Task details: Reproduce each line of the material exactly, minus any picture.

Records to process:
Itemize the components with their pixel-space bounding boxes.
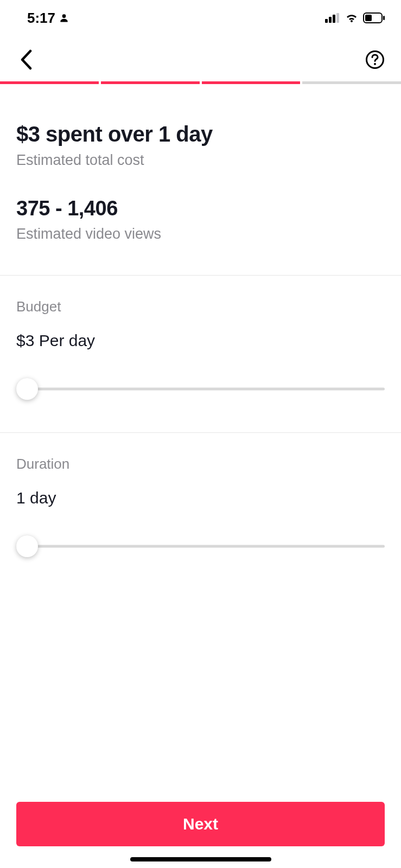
svg-rect-6: [365, 15, 372, 21]
svg-point-9: [374, 63, 376, 65]
cost-sublabel: Estimated total cost: [16, 152, 385, 169]
cost-title: $3 spent over 1 day: [16, 122, 385, 146]
budget-slider[interactable]: [16, 378, 385, 400]
progress-bar: [0, 81, 401, 84]
progress-segment: [101, 81, 200, 84]
home-indicator: [130, 857, 271, 861]
slider-thumb[interactable]: [16, 535, 38, 557]
battery-icon: [363, 12, 385, 23]
budget-label: Budget: [16, 298, 385, 315]
status-time: 5:17: [27, 10, 55, 27]
slider-track: [16, 545, 385, 548]
svg-rect-1: [325, 19, 328, 23]
views-sublabel: Estimated video views: [16, 226, 385, 242]
svg-rect-3: [333, 15, 335, 23]
cellular-icon: [325, 13, 340, 23]
next-button[interactable]: Next: [16, 802, 385, 846]
budget-section: Budget $3 Per day: [16, 276, 385, 432]
footer: Next: [16, 802, 385, 846]
content: $3 spent over 1 day Estimated total cost…: [0, 122, 401, 590]
status-right: [325, 12, 385, 23]
person-icon: [59, 12, 69, 23]
chevron-left-icon: [20, 49, 32, 70]
duration-value: 1 day: [16, 489, 385, 507]
progress-segment: [202, 81, 301, 84]
svg-rect-7: [383, 16, 385, 20]
budget-value: $3 Per day: [16, 331, 385, 350]
svg-rect-4: [336, 13, 339, 23]
svg-rect-2: [329, 17, 332, 23]
help-button[interactable]: [364, 49, 386, 71]
help-icon: [365, 50, 385, 69]
progress-segment: [0, 81, 99, 84]
back-button[interactable]: [15, 49, 37, 71]
duration-section: Duration 1 day: [16, 433, 385, 590]
svg-point-0: [62, 14, 66, 18]
summary-block: $3 spent over 1 day Estimated total cost…: [16, 122, 385, 242]
duration-label: Duration: [16, 456, 385, 473]
status-time-group: 5:17: [27, 10, 69, 27]
status-bar: 5:17: [0, 0, 401, 33]
wifi-icon: [345, 12, 359, 23]
slider-thumb[interactable]: [16, 378, 38, 400]
views-value: 375 - 1,406: [16, 197, 385, 220]
duration-slider[interactable]: [16, 535, 385, 557]
nav-bar: [0, 33, 401, 81]
slider-track: [16, 388, 385, 391]
progress-segment: [302, 81, 401, 84]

Task response:
Itemize the components with their pixel-space bounding boxes.
svg-rect-6: [365, 15, 372, 21]
svg-point-9: [374, 63, 376, 65]
cost-sublabel: Estimated total cost: [16, 152, 385, 169]
cost-title: $3 spent over 1 day: [16, 122, 385, 146]
budget-slider[interactable]: [16, 378, 385, 400]
progress-bar: [0, 81, 401, 84]
progress-segment: [101, 81, 200, 84]
home-indicator: [130, 857, 271, 861]
slider-thumb[interactable]: [16, 535, 38, 557]
battery-icon: [363, 12, 385, 23]
budget-label: Budget: [16, 298, 385, 315]
status-time: 5:17: [27, 10, 55, 27]
slider-track: [16, 545, 385, 548]
svg-rect-1: [325, 19, 328, 23]
views-sublabel: Estimated video views: [16, 226, 385, 242]
svg-rect-3: [333, 15, 335, 23]
cellular-icon: [325, 13, 340, 23]
next-button[interactable]: Next: [16, 802, 385, 846]
budget-section: Budget $3 Per day: [16, 276, 385, 432]
footer: Next: [16, 802, 385, 846]
content: $3 spent over 1 day Estimated total cost…: [0, 122, 401, 590]
status-right: [325, 12, 385, 23]
person-icon: [59, 12, 69, 23]
chevron-left-icon: [20, 49, 32, 70]
duration-value: 1 day: [16, 489, 385, 507]
progress-segment: [202, 81, 301, 84]
svg-rect-7: [383, 16, 385, 20]
budget-value: $3 Per day: [16, 331, 385, 350]
svg-rect-4: [336, 13, 339, 23]
svg-rect-2: [329, 17, 332, 23]
help-button[interactable]: [364, 49, 386, 71]
help-icon: [365, 50, 385, 69]
progress-segment: [0, 81, 99, 84]
back-button[interactable]: [15, 49, 37, 71]
duration-section: Duration 1 day: [16, 433, 385, 590]
svg-point-0: [62, 14, 66, 18]
summary-block: $3 spent over 1 day Estimated total cost…: [16, 122, 385, 242]
duration-label: Duration: [16, 456, 385, 473]
status-time-group: 5:17: [27, 10, 69, 27]
status-bar: 5:17: [0, 0, 401, 33]
wifi-icon: [345, 12, 359, 23]
slider-thumb[interactable]: [16, 378, 38, 400]
views-value: 375 - 1,406: [16, 197, 385, 220]
duration-slider[interactable]: [16, 535, 385, 557]
nav-bar: [0, 33, 401, 81]
slider-track: [16, 388, 385, 391]
progress-segment: [302, 81, 401, 84]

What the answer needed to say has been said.